### [TASK]
Give back every entry precisely as written, without any of the images.

### [Stored data entries]
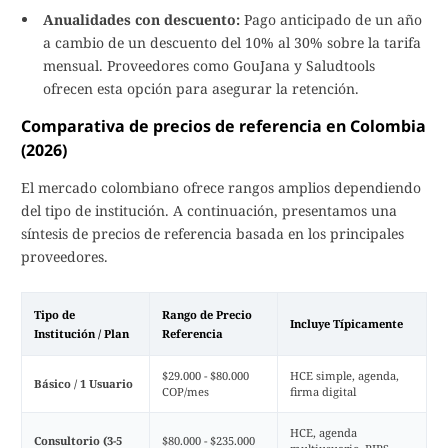
Anualidades con descuento:
Pago anticipado de un año
a cambio de un descuento del 10% al 30% sobre la tarifa
mensual. Proveedores como GouJana y Saludtools
ofrecen esta opción para asegurar la retención.
Comparativa de precios de referencia en Colombia
(2026)
El mercado colombiano ofrece rangos amplios dependiendo
del tipo de institución. A continuación, presentamos una
síntesis de precios de referencia basada en los principales
proveedores.
Tipo de
Rango de Precio
Incluye Típicamente
Institución / Plan
Referencia
$29.000 - $80.000
HCE simple, agenda,
Básico / 1 Usuario
COP/mes
firma digital
HCE, agenda
Consultorio (3-5
$80.000 - $235.000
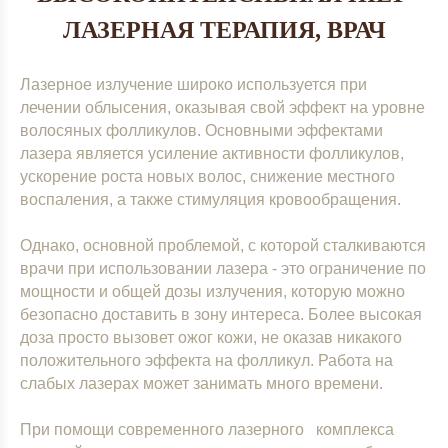
ЛАЗЕРНАЯ ТЕРАПИЯ, ВРАЧ
Лазерное излучение широко используется при
лечении облысения, оказывая свой эффект на уровне
волосяных фолликулов. Основными эффектами
лазера является усиление активности фолликулов,
ускорение роста новых волос, снижение местного
воспаления, а также стимуляция кровообращения.
Однако, основной проблемой, с которой сталкиваются
врачи при использовании лазера - это ограничение по
мощности и общей дозы излучения, которую можно
безопасно доставить в зону интереса. Более высокая
доза просто вызовет ожог кожи, не оказав никакого
положительного эффекта на фолликул. Работа на
слабых лазерах может занимать много времени.
При помощи современного лазерного комплекса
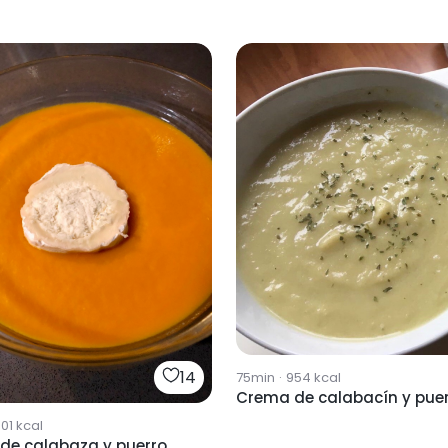
14
75min
·
954
kcal
Crema de calabacín y pue
01
kcal
de calabaza y puerro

### [YOUR SOLUTION]
Anualidades con descuento:
Pago anticipado de un año
a cambio de un descuento del 10% al 30% sobre la tarifa
mensual. Proveedores como GouJana y Saludtools
ofrecen esta opción para asegurar la retención.
Comparativa de precios de referencia en Colombia
(2026)
El mercado colombiano ofrece rangos amplios dependiendo
del tipo de institución. A continuación, presentamos una
síntesis de precios de referencia basada en los principales
proveedores.
Tipo de
Rango de Precio
Incluye Típicamente
Institución / Plan
Referencia
$29.000 - $80.000
HCE simple, agenda,
Básico / 1 Usuario
COP/mes
firma digital
HCE, agenda
Consultorio (3-5
$80.000 - $235.000
ЛАЗЕРНАЯ ТЕРАПИЯ, ВРАЧ
Лазерное излучение широко используется при
лечении облысения, оказывая свой эффект на уровне
волосяных фолликулов. Основными эффектами
лазера является усиление активности фолликулов,
ускорение роста новых волос, снижение местного
воспаления, а также стимуляция кровообращения.
Однако, основной проблемой, с которой сталкиваются
врачи при использовании лазера - это ограничение по
мощности и общей дозы излучения, которую можно
безопасно доставить в зону интереса. Более высокая
доза просто вызовет ожог кожи, не оказав никакого
положительного эффекта на фолликул. Работа на
слабых лазерах может занимать много времени.
При помощи современного лазерного комплекса
14
75min
·
954
kcal
Crema de calabacín y pue
01
kcal
de calabaza y puerro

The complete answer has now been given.